WHAT IS EXPECTED: What lines of the data below hold the string "your"? Copy each one out.
::: EXERCISE INPUTS
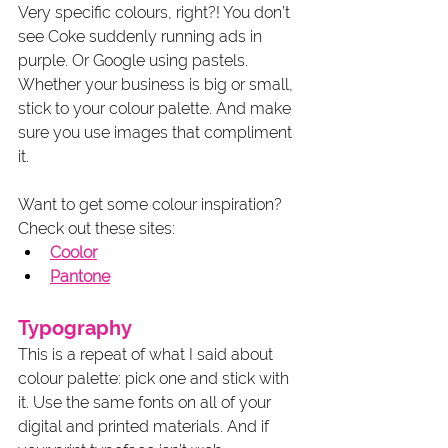
Very specific colours, right?! You don’t 
see Coke suddenly running ads in 
purple. Or Google using pastels. 
Whether your business is big or small, 
stick to your colour palette. And make 
sure you use images that compliment 
it. 
Want to get some colour inspiration? 
Check out these sites:
Coolor
Pantone
Typography
This is a repeat of what I said about 
colour palette: pick one and stick with 
it. Use the same fonts on all of your 
digital and printed materials. And if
::::::
ANSWER TO THIS TASK:
Whether your business is big or small, 
stick to your colour palette. And make 
it. Use the same fonts on all of your 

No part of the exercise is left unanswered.